▶ _Task item_: Range to repeat from the listing below: the line containing "Zona Da Mata." down to the line containing "отличников кузба", both included. Copy it exactly, pictures excluded, and add nothing else.

▶ _Records supplied_:
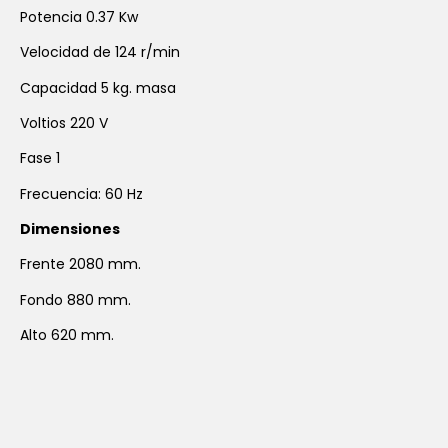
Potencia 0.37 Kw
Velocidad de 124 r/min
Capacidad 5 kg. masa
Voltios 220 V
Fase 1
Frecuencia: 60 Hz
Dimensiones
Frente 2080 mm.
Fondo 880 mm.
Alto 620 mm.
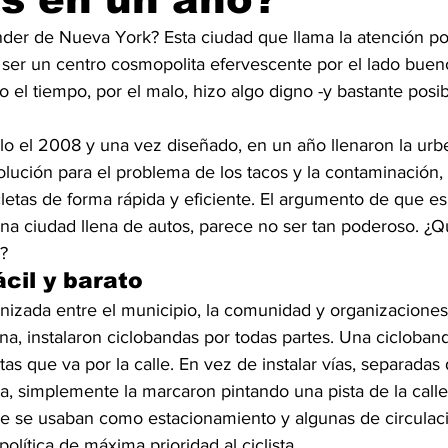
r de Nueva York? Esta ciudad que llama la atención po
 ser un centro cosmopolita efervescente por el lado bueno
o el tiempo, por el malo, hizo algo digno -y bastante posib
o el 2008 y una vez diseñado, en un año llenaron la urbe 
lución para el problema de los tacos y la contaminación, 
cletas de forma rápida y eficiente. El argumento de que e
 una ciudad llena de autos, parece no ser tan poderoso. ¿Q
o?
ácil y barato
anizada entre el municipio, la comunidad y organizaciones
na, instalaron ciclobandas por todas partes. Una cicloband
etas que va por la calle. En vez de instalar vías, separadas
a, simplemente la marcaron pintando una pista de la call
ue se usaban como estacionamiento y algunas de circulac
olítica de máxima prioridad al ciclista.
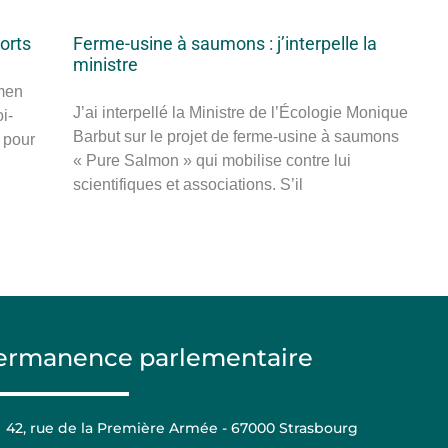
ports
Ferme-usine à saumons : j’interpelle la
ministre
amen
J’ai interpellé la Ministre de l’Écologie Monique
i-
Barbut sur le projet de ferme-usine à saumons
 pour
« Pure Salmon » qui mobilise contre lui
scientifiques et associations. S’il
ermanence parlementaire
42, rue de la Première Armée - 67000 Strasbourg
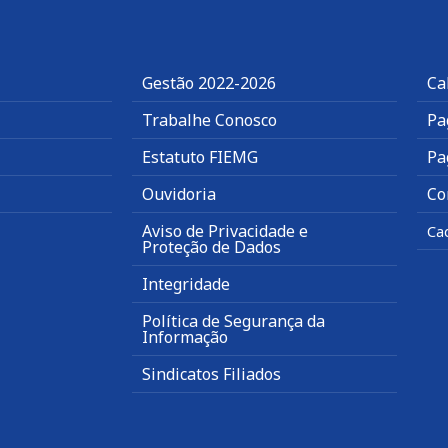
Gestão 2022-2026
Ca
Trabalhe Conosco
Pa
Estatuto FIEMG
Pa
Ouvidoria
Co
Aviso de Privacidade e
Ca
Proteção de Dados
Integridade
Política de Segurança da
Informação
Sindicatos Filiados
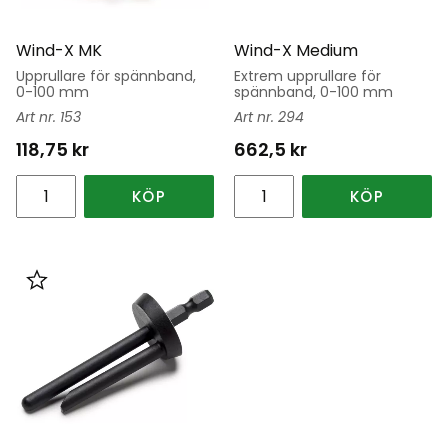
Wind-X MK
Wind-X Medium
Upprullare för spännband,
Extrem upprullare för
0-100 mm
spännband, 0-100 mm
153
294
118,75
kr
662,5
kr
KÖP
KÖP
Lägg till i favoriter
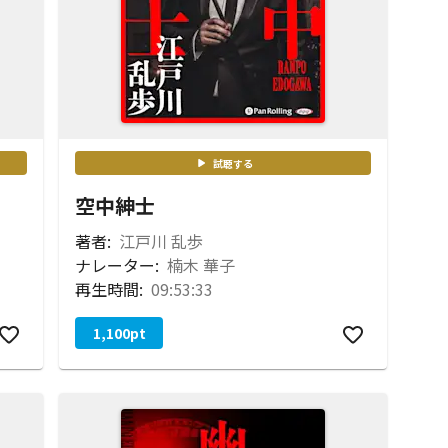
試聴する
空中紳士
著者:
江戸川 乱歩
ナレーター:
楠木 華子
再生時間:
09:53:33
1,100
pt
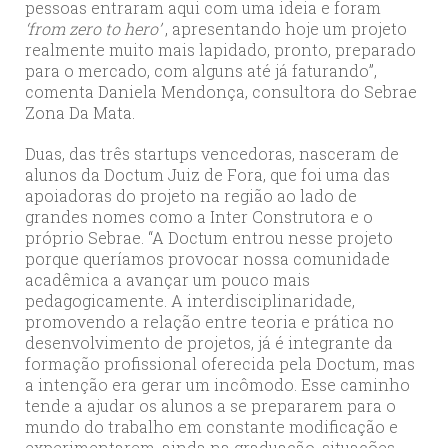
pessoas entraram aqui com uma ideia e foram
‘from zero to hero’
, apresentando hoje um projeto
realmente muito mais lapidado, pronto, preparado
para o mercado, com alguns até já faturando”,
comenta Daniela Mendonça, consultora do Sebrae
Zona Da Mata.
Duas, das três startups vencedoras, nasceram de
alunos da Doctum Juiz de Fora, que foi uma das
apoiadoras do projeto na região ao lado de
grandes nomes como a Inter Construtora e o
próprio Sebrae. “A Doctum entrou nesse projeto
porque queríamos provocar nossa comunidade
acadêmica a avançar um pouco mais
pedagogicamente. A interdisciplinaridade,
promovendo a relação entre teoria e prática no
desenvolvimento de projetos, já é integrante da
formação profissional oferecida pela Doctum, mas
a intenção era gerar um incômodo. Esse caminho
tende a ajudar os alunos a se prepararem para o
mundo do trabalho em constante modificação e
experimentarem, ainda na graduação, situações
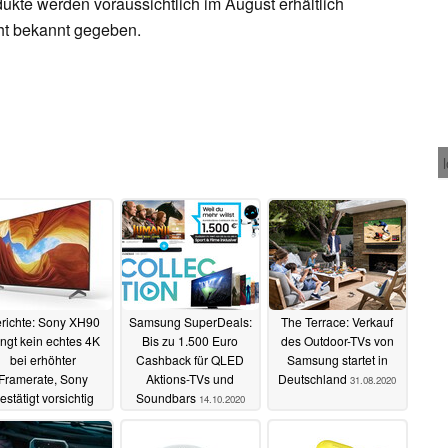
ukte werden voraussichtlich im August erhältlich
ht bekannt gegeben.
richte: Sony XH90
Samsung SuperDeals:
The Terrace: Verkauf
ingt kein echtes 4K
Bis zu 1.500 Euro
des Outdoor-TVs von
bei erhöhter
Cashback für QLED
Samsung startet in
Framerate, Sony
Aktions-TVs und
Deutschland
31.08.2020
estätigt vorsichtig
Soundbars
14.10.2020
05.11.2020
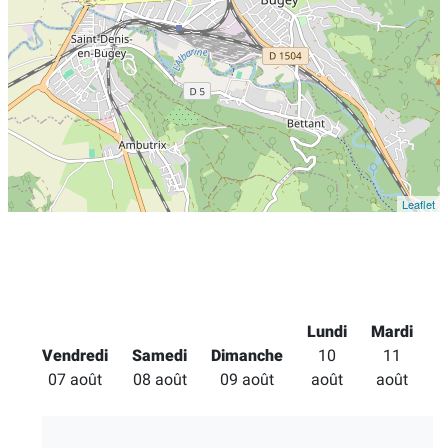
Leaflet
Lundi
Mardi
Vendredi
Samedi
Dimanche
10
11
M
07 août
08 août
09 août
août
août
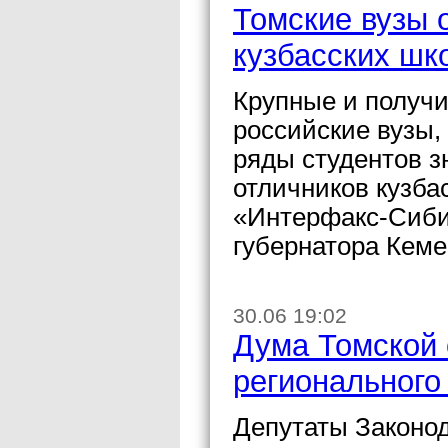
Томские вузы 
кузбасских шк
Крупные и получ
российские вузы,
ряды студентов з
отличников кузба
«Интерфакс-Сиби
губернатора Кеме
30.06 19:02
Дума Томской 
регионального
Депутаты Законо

▶ _Answer to this problem_:
Zona Da Mata.
Duas, das três startups vencedoras, nasceram de
alunos da Doctum Juiz de Fora, que foi uma das
apoiadoras do projeto na região ao lado de
grandes nomes como a Inter Construtora e o
próprio Sebrae. “A Doctum entrou nesse projeto
porque queríamos provocar nossa comunidade
acadêmica a avançar um pouco mais
pedagogicamente. A interdisciplinaridade,
promovendo a relação entre teoria e prática no
desenvolvimento de projetos, já é integrante da
formação profissional oferecida pela Doctum, mas
a intenção era gerar um incômodo. Esse caminho
tende a ajudar os alunos a se prepararem para o
mundo do trabalho em constante modificação e
experimentarem, ainda na graduação, situações
ukte werden voraussichtlich im August erhältlich
ht bekannt gegeben.
richte: Sony XH90
Samsung SuperDeals:
The Terrace: Verkauf
ingt kein echtes 4K
Bis zu 1.500 Euro
des Outdoor-TVs von
bei erhöhter
Cashback für QLED
Samsung startet in
Framerate, Sony
Aktions-TVs und
Deutschland
31.08.2020
estätigt vorsichtig
Soundbars
14.10.2020
05.11.2020
Leaflet
Lundi
Mardi
Vendredi
Samedi
Dimanche
10
11
M
07 août
08 août
09 août
août
août
Томские вузы 
кузбасских шк
Крупные и получ
российские вузы,
ряды студентов з
отличников кузба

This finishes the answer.